Is there any plan to remove the blocking code and replace it with an event-driven model, so that at least if something gets into a bad state, only JmDNS will be affected, and not the whole machine (spinning while loops are a bad thing.)
I'm still looking into this -- it's really hard to reproduce, and I'm not sure what event actually triggers this behavior. It seems that calling recoverTask from any other step will cause this problem, since it will try to cancel, but cancelling runs on the same stateTimer, and since the Prober is waiting for the canceller, bu tthe canceller can never start because the Prober is blocking the stateTimer thread.
These are stack traces from the misbehaving threads:
"JmDNS(192-168-1-3).State.Timer" prio=1 tid=13 RUNNABLE
| group="main" sCount=1 dsCount=0 s=Y obj=0x47cccdf8 self=0x254ac8
| sysTid=4176 nice=19 sched=0/0 cgrp=bg_non_interactive handle=2753408
| schedstat=( 150118100032 192908634375 146559 )
at java.util.concurrent.locks.AbstractQueuedSynchronizer.getState(AbstractQueuedSynchronizer.java:~497)
at java.util.concurrent.locks.ReentrantLock$Sync.nonfairTryAcquire(ReentrantLock.java:106)
at java.util.concurrent.locks.ReentrantLock$NonfairSync.tryAcquire(ReentrantLock.java:189)
at java.util.concurrent.locks.AbstractQueuedSynchronizer.tryAcquireNanos(AbstractQueuedSynchronizer.java:1199)
at java.util.concurrent.locks.ReentrantLock.tryLock(ReentrantLock.java:415)
at javax.jmdns.impl.DNSStatefulObject$DefaultImplementation.waitForCanceled(DNSStatefulObject.java:266)
at javax.jmdns.impl.HostInfo.waitForCanceled(HostInfo.java:395)
at javax.jmdns.impl.JmDNSImpl.waitForCanceled(JmDNSImpl.java:456)
at javax.jmdns.impl.JmDNSImpl.recover(JmDNSImpl.java:1369)
at javax.jmdns.impl.tasks.state.Prober.recoverTask(Prober.java:144)
at javax.jmdns.impl.tasks.state.DNSStateTask.run(DNSStateTask.java:145)
at java.util.Timer$TimerImpl.run(Timer.java:289)
"SyncService worker" prio=1 tid=8 RUNNABLE
| group="main" sCount=1 dsCount=0 s=Y obj=0x47c950a8 self=0x261808
| sysTid=3099 nice=19 sched=0/0 cgrp=bg_non_interactive handle=2573336
| schedstat=( 209572919166 231530661529 214000 )
at java.util.concurrent.locks.AbstractQueuedSynchronizer.getState(AbstractQueuedSynchronizer.java:~497)
at java.util.concurrent.locks.ReentrantLock$Sync.nonfairTryAcquire(ReentrantLock.java:106)

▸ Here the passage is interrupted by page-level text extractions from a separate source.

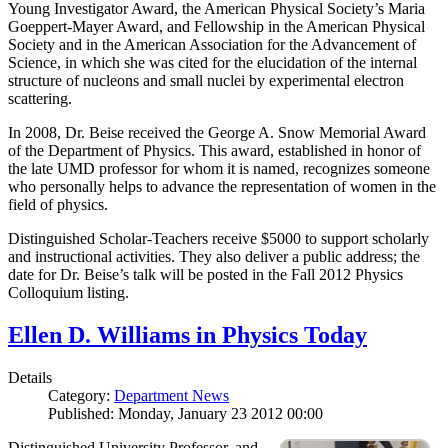
Young Investigator Award, the American Physical Society’s Maria
Goeppert-Mayer Award, and Fellowship in the American Physical
Society and in the American Association for the Advancement of
Science, in which she was cited for the elucidation of the internal
structure of nucleons and small nuclei by experimental electron
scattering.
In 2008, Dr. Beise received the George A. Snow Memorial Award
of the Department of Physics. This award, established in honor of
the late UMD professor for whom it is named, recognizes someone
who personally helps to advance the representation of women in the
field of physics.
Distinguished Scholar-Teachers receive $5000 to support scholarly
and instructional activities. They also deliver a public address; the
date for Dr. Beise’s talk will be posted in the Fall 2012 Physics
Colloquium listing.
Ellen D. Williams in Physics Today
Details
Category:
Department News
Published: Monday, January 23 2012 00:00
Distinguished University Professor, and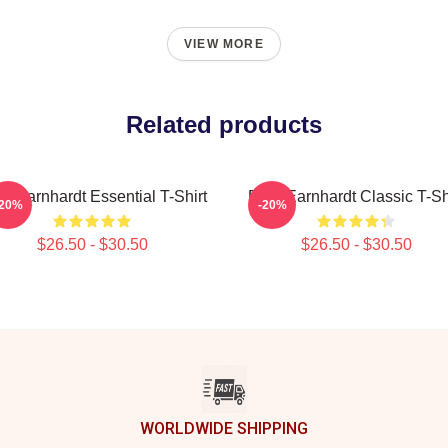
VIEW MORE
Related products
e Earnhardt Essential T-Shirt
Dale Earnhardt Classic T-Sh
-20%
-20%
$26.50 - $30.50
$26.50 - $30.50
WORLDWIDE SHIPPING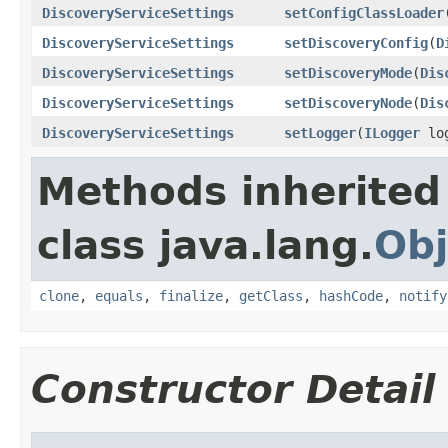
DiscoveryServiceSettings
setConfigClassLoader
DiscoveryServiceSettings
setDiscoveryConfig
(
D
DiscoveryServiceSettings
setDiscoveryMode
(
Dis
DiscoveryServiceSettings
setDiscoveryNode
(
Dis
DiscoveryServiceSettings
setLogger
(
ILogger
log
Methods inherited
class java.lang.
Obj
clone
,
equals
,
finalize
,
getClass
,
hashCode
,
notify
Constructor Detail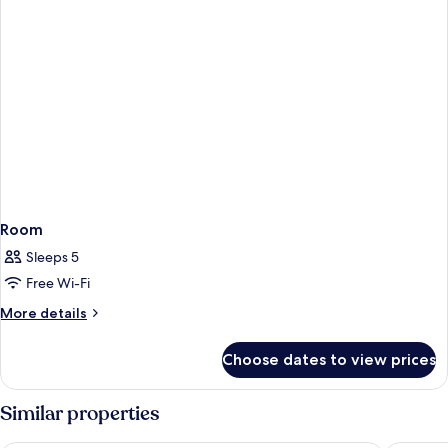
Room
Sleeps 5
Free Wi-Fi
More
More details
details
for
Choose dates to view prices
Room
Similar properties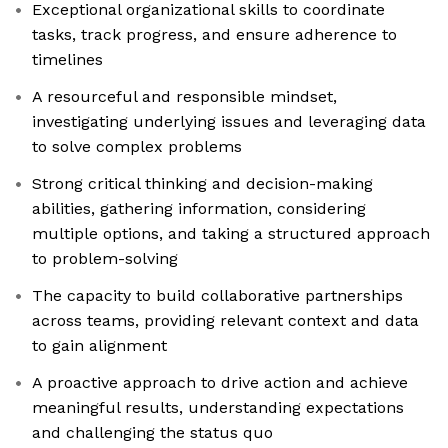
Exceptional organizational skills to coordinate
tasks, track progress, and ensure adherence to
timelines
A resourceful and responsible mindset,
investigating underlying issues and leveraging data
to solve complex problems
Strong critical thinking and decision-making
abilities, gathering information, considering
multiple options, and taking a structured approach
to problem-solving
The capacity to build collaborative partnerships
across teams, providing relevant context and data
to gain alignment
A proactive approach to drive action and achieve
meaningful results, understanding expectations
and challenging the status quo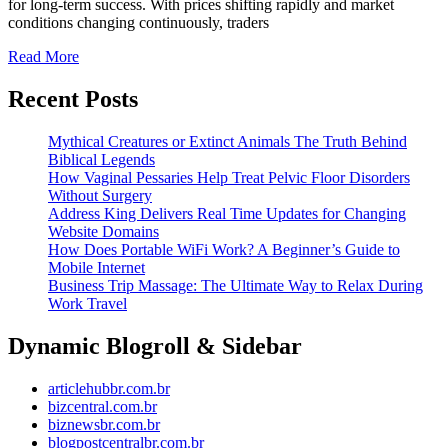
for long-term success. With prices shifting rapidly and market
for
conditions changing continuously, traders
Consistent
Read
Read More
More
Trading
Recent Posts
Performance
Mythical Creatures or Extinct Animals The Truth Behind
Biblical Legends
How Vaginal Pessaries Help Treat Pelvic Floor Disorders
Without Surgery
Address King Delivers Real Time Updates for Changing
Website Domains
How Does Portable WiFi Work? A Beginner’s Guide to
Mobile Internet
Business Trip Massage: The Ultimate Way to Relax During
Work Travel
Dynamic Blogroll & Sidebar
articlehubbr.com.br
bizcentral.com.br
biznewsbr.com.br
blogpostcentralbr.com.br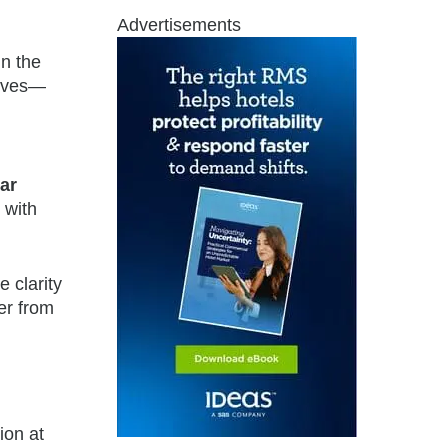
Advertisements
in the
tives—
ar
 with
 clarity
er from
ion at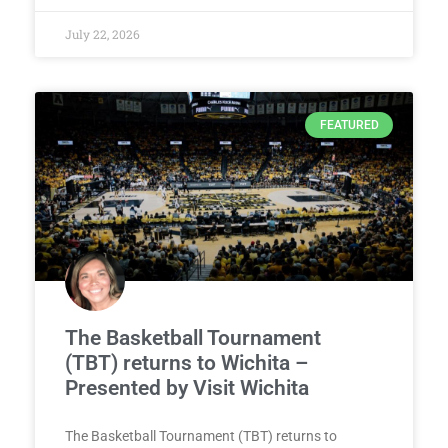
July 22, 2026
FEATURED
The Basketball Tournament
(TBT) returns to Wichita –
Presented by Visit Wichita
The Basketball Tournament (TBT) returns to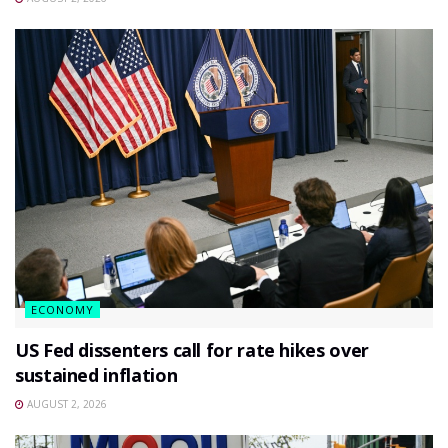
ECONOMY
US Fed dissenters call for rate hikes over
sustained inflation
AUGUST 2, 2026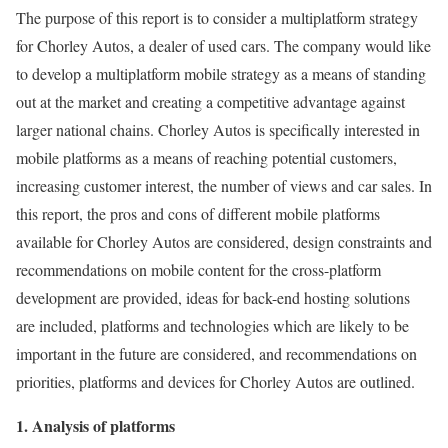
The purpose of this report is to consider a multiplatform strategy
for Chorley Autos, a dealer of used cars. The company would like
to develop a multiplatform mobile strategy as a means of standing
out at the market and creating a competitive advantage against
larger national chains. Chorley Autos is specifically interested in
mobile platforms as a means of reaching potential customers,
increasing customer interest, the number of views and car sales. In
this report, the pros and cons of different mobile platforms
available for Chorley Autos are considered, design constraints and
recommendations on mobile content for the cross-platform
development are provided, ideas for back-end hosting solutions
are included, platforms and technologies which are likely to be
important in the future are considered, and recommendations on
priorities, platforms and devices for Chorley Autos are outlined.
1. Analysis of platforms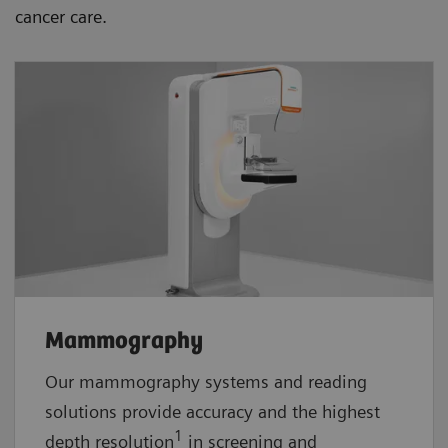
cancer care.
Mammography
Our mammography systems and reading
solutions provide accuracy and the highest
1
depth resolution
in screening and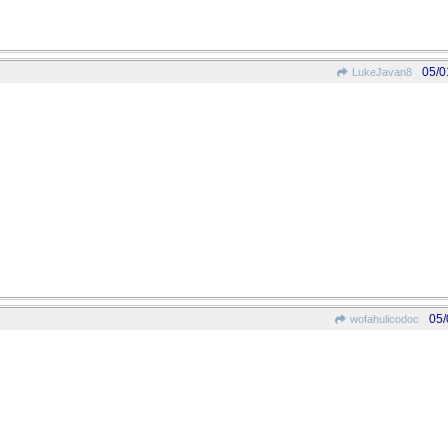
05/0
LukeJavan8
05/
wofahulicodoc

at java.util.concurrent.locks.ReentrantLock$NonfairSync.tryAcquire(ReentrantLock.java:189)
at java.util.concurrent.locks.AbstractQueuedSynchronizer.tryAcquireNanos(AbstractQueuedSynchronizer.java:1199)
at java.util.concurrent.locks.ReentrantLock.tryLock(ReentrantLock.java:415)
at javax.jmdns.impl.DNSStatefulObject$DefaultImplementation.waitForAnnounced(DNSStatefulObject.java:233)
at javax.jmdns.impl.ServiceInfoImpl.waitForAnnounced(ServiceInfoImpl.java:929)
at javax.jmdns.impl.JmDNSImpl.registerService(JmDNSImpl.java:793)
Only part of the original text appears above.